● **Entries provided**
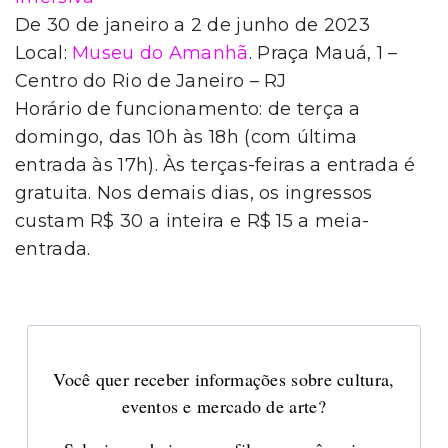
De 30 de janeiro a 2 de junho de 2023
Local:
Museu do Amanhã
. Praça Mauá, 1 –
Centro do Rio de Janeiro – RJ
Horário de funcionamento: de terça a
domingo, das 10h às 18h (com última
entrada às 17h). Às terças-feiras a entrada é
gratuita. Nos demais dias, os ingressos
custam R$ 30 a inteira e R$ 15 a meia-
entrada.
Você quer receber informações sobre cultura,
eventos e mercado de arte?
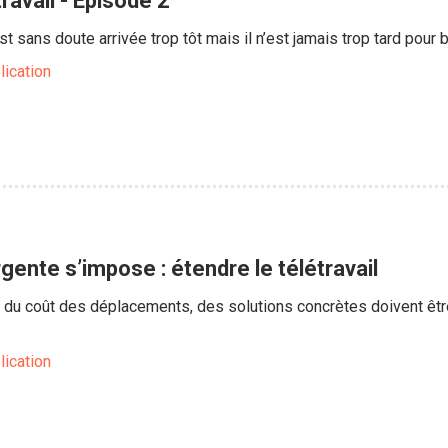
travail - Episode 2
t sans doute arrivée trop tôt mais il n’est jamais trop tard pour b
lication
ente s’impose : étendre le télétravail
n du coût des déplacements, des solutions concrètes doivent êtr
lication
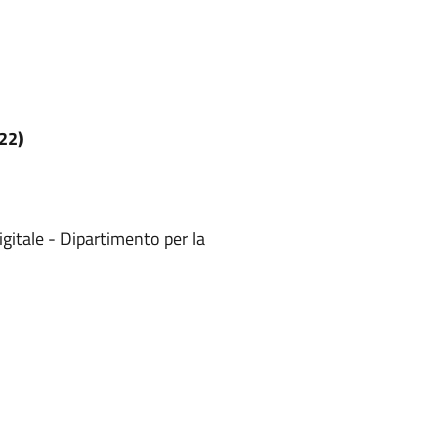
022)
igitale - Dipartimento per la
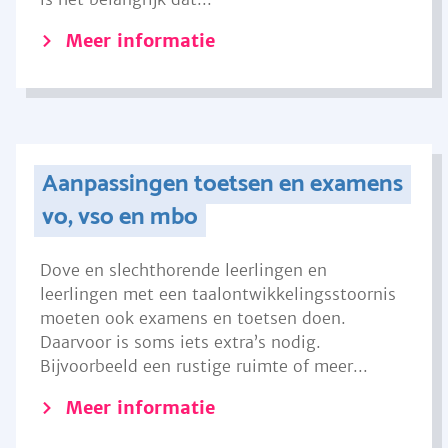
Meer informatie
Aanpassingen toetsen en examens
vo, vso en mbo
Dove en slechthorende leerlingen en
leerlingen met een taalontwikkelingsstoornis
moeten ook examens en toetsen doen.
Daarvoor is soms iets extra’s nodig.
Bijvoorbeeld een rustige ruimte of meer...
Meer informatie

● **What the task requires**
Search the lines above for the string "examens", then show every one that has it.

● **Solution for this task**
Aanpassingen toetsen en examens
moeten ook examens en toetsen doen.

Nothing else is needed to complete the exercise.